* _Information provided_
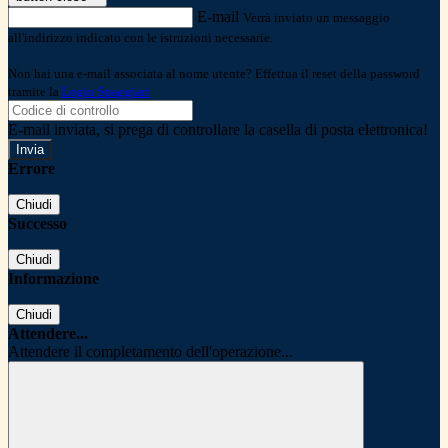
E-mail
Verrà inviato un messaggio
all'indirizzo indicato con le istruzioni necessarie.
Non hai una e-mail associata al nome utente? Effettua il reset della password
tramite la
Login Spaggiari
E-mail inviata, si prega di controllare la casella di posta elettronica!
Errore
Chiudi
Successo
Chiudi
Informazione
Chiudi
Attendere...
Attendere il completamento dell'operazione...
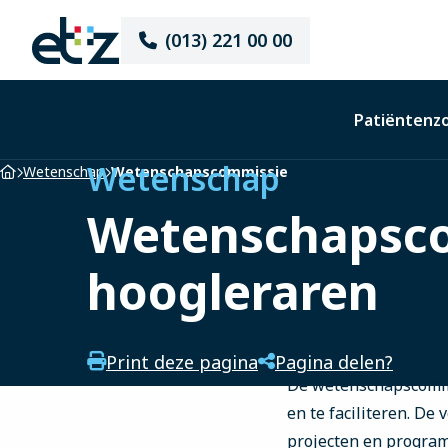
Elisabeth-
(013) 221 00 00
TweeSteden
Ziekenhuis
Patiëntenz
Wetenschap
Home
Wetenschap
Wetenschapscommissie
Wetenschapsco
hoogleraren
Print deze pagina
Pagina delen?
De wetenschapscommi
en te faciliteren. D
projecten en programm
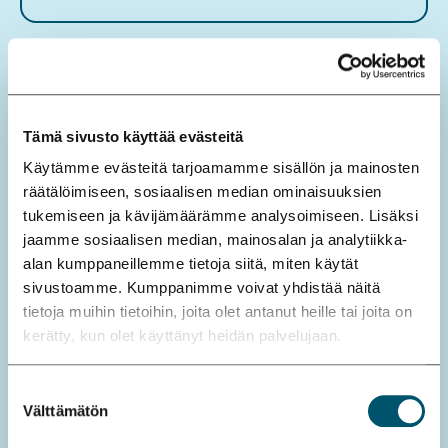
s
n
ä
y
tt
Tämä sivusto käyttää evästeitä
e
Käytämme evästeitä tarjoamamme sisällön ja mainosten
e
räätälöimiseen, sosiaalisen median ominaisuuksien
t
tukemiseen ja kävijämäärämme analysoimiseen. Lisäksi
jaamme sosiaalisen median, mainosalan ja analytiikka-
alan kumppaneillemme tietoja siitä, miten käytät
sivustoamme. Kumppanimme voivat yhdistää näitä
tietoja muihin tietoihin, joita olet antanut heille tai joita on
kerätty, kun olet käyttänyt heidän palvelujaan.
Suostumuksen
4.6.2026
Välttämätön
valinta
Dosentin arvon hakijoiden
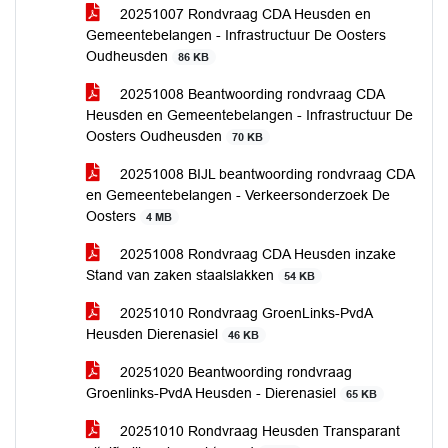
20251007 Rondvraag CDA Heusden en
Gemeentebelangen - Infrastructuur De Oosters
Oudheusden
86 KB
20251008 Beantwoording rondvraag CDA
Heusden en Gemeentebelangen - Infrastructuur De
Oosters Oudheusden
70 KB
20251008 BIJL beantwoording rondvraag CDA
en Gemeentebelangen - Verkeersonderzoek De
Oosters
4 MB
20251008 Rondvraag CDA Heusden inzake
Stand van zaken staalslakken
54 KB
20251010 Rondvraag GroenLinks-PvdA
Heusden Dierenasiel
46 KB
20251020 Beantwoording rondvraag
Groenlinks-PvdA Heusden - Dierenasiel
65 KB
20251010 Rondvraag Heusden Transparant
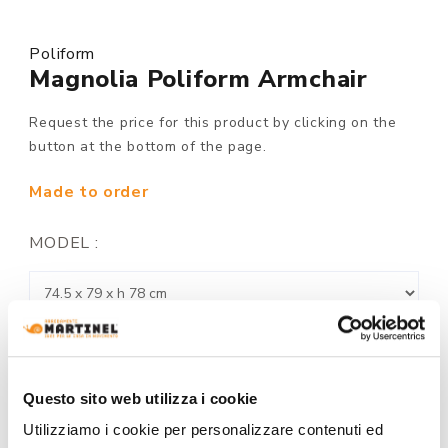
Poliform
Magnolia Poliform Armchair
Request the price for this product by clicking on the
button at the bottom of the page.
Made to order
MODEL :
STRUCTURE FINISHING:
Questo sito web utilizza i cookie
Utilizziamo i cookie per personalizzare contenuti ed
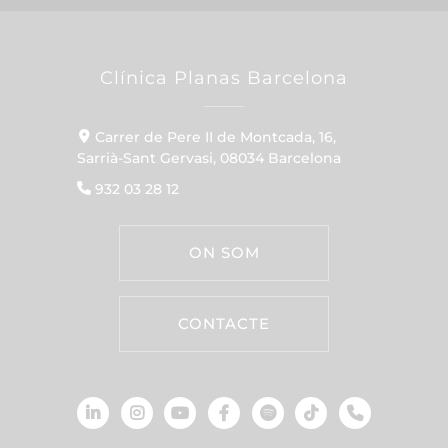
Clínica Planas Barcelona
Carrer de Pere II de Montcada, 16,
Sarrià-Sant Gervasi, 08034 Barcelona
932 03 28 12
ON SOM
CONTACTE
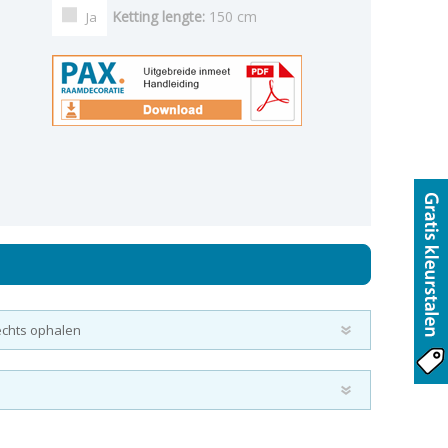
Ketting lengte:
150 cm
Ja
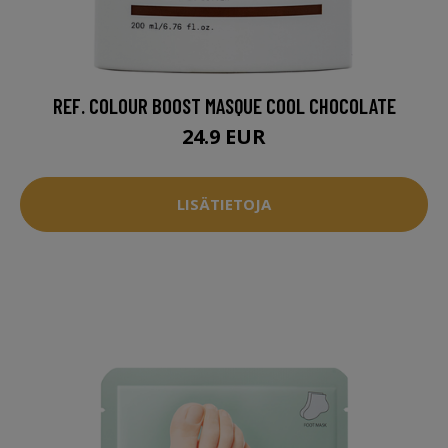
REF. COLOUR BOOST MASQUE COOL CHOCOLATE
24.9 EUR
LISÄTIETOJA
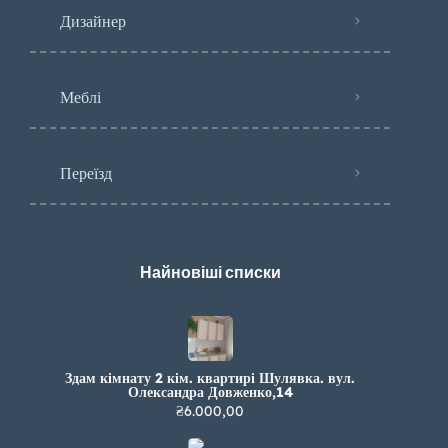
Дизайнер
Меблі
Переїзд
Найновіші списки
Здам кімнату 2 кім. квартирі Шулявка. вул.
Олександра Довженко,14
₴6.000,00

* _What you will do_
Find every line in the records that contains the word "Attendere"; copy those lines.

* _Answer to this exercise_
Attendere...
Attendere il completamento dell'operazione...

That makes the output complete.